Pawns- Prawn    Rook- Swordfish    Knight- Seahorse   Bishop- Squid     Queen- Shark     King- Whale

Initially I wanted to do fish eggs as my pawns, as pawn promotion came up and I wanted something that made sense with that, but as it went on prawn made more sense since this is the basis of a lot of life in the ocean as a food source, as well as being its own creature.

I also had wanted to do octopi as my bishops but squids ended up making more sense for my form factor, and their shape and behavior correlate more to a bishop in chess.

My knights took a bit to figure out what to do but as you can see I ended up being very literal with the translation and using seahorses.

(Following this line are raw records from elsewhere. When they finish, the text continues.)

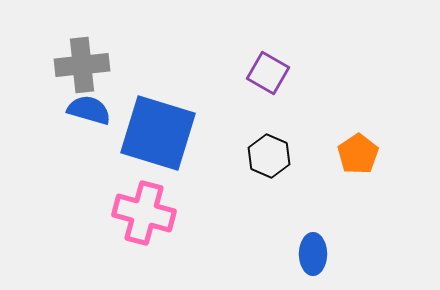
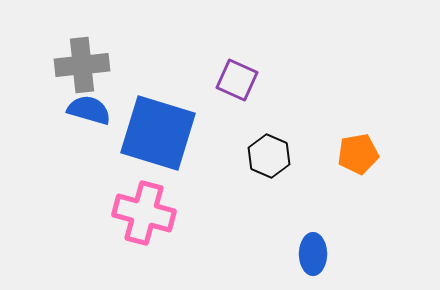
purple square: moved 31 px left, 7 px down; rotated 6 degrees counterclockwise
orange pentagon: rotated 24 degrees clockwise
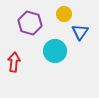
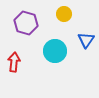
purple hexagon: moved 4 px left
blue triangle: moved 6 px right, 8 px down
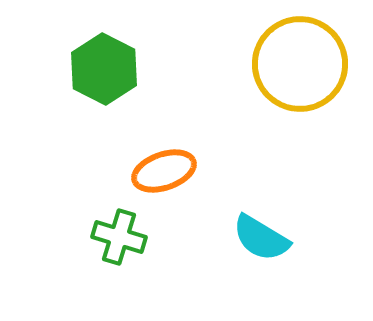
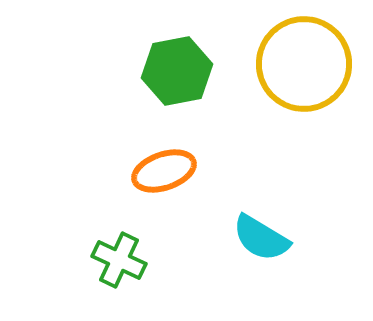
yellow circle: moved 4 px right
green hexagon: moved 73 px right, 2 px down; rotated 22 degrees clockwise
green cross: moved 23 px down; rotated 8 degrees clockwise
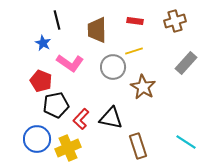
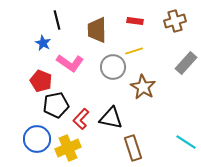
brown rectangle: moved 5 px left, 2 px down
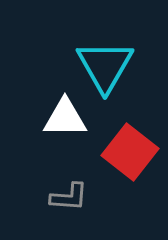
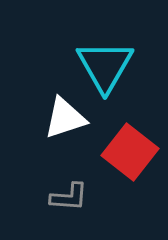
white triangle: rotated 18 degrees counterclockwise
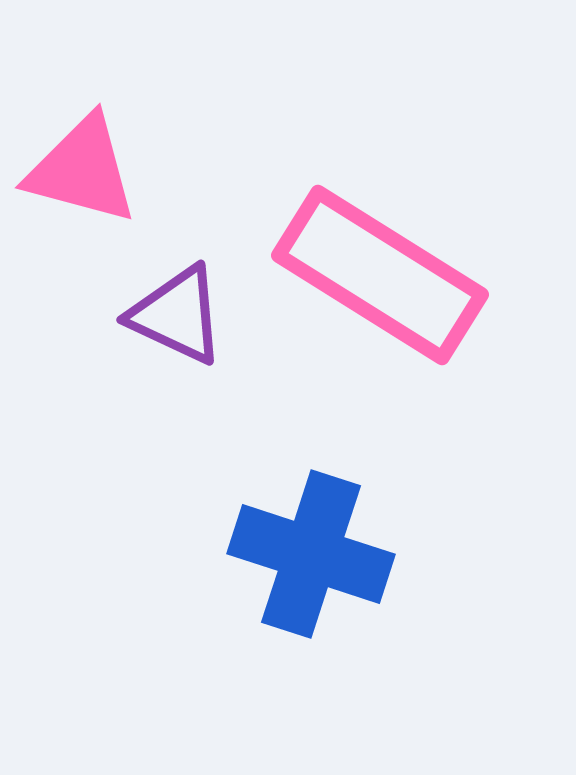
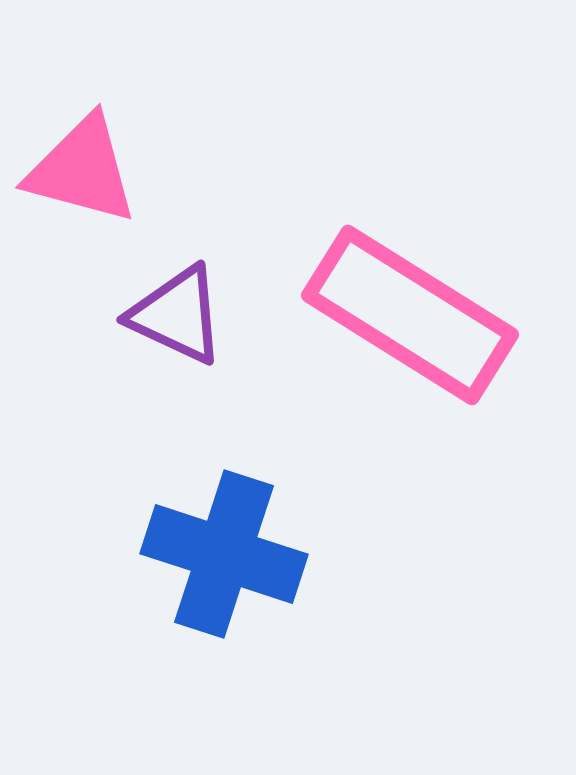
pink rectangle: moved 30 px right, 40 px down
blue cross: moved 87 px left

I chose a whale for a king due to it’s power in the ocean, but also its vulnerability.

Sharks as my queen for their role as predators in the ocean, paralleling the queen being the most powerful piece in chess.

And lastly I chose swordfish for their stature and method of self-defense relating to a rook in chess.

Production

My visual design process was really complicated and drawn out, but it was a workflow from Illustrator to Blender to Cura, and then I 3D printed my pieces and assembled them.

Here are the vector drafts of my pieces:

                       

I imported these into blender and created the frontward pieces with extruded circle curves that connected the profile pieces. This was the most time consuming process until I got a groove going, creating boolean modifiers for each gap that needed to be there for the parts to connect.

After that, I exported the pieces to Cura as STL files to begin slicing my print files.

Printing was also very time-consuming, but not in a workload manner, each piece took an hour and a half to print so the process of getting each piece off was quite slow.

As I waited for these prints I made a mockup for an ocean themed chess board that I would use for a digital render of our chess set:

I wanted to create a nautical theme that incorporated aspects of both sides, as Alizeh’s side’s pieces were:

Pawns- Penguins    Rook- Walrus    Knight- Arctic Bird   Bishop- Sea Lion     Queen- Polar Bear (female)     King- Polar Bear (male)

Because of the arctic setting I wanted to include the floating ice on the board.

As the prints continued I wish I could have fine-tuned them a bit more, the final pieces ended up looking very draft-y and they were too big, but on the time crunch I was on I couldn’t just take the time to change my whole material or reprint them in a smaller size, so I ended up with not the best looking final pieces. I did however have full 3D models of each piece to render out to fcombat this however, which I believe demonstrates an ability for creative problem solving. I rendered out my chess board with all of my 16 pieces on it in a studio space I had previously built for displaying objects of this sort.

This is the result and I think it looks pretty stellar and demonstrates what I wanted this board to look like and what I intended the final pieces to look like.

Sadly, my outcome in real life didn’t look so perfect, but they are still functional:

Final Thoughts:

I would have spent some more time fine tuning the prints if I had time so they matched what the 3D models were.

I think it works really well in a virtual space, and if I could I would have stopped doing 3D prints for my pieces and laser cut them out of Bristol instead to give a similar effect that the digital render of this set does.

I really like how the digital version came out, I know it’s not a requirement for this project but I just really wanted to include it to show what it was supposed to look like in its finality.

The final real outcome is still cool, it’s just not in the realm of how final and clean cut I wanted each piece to look.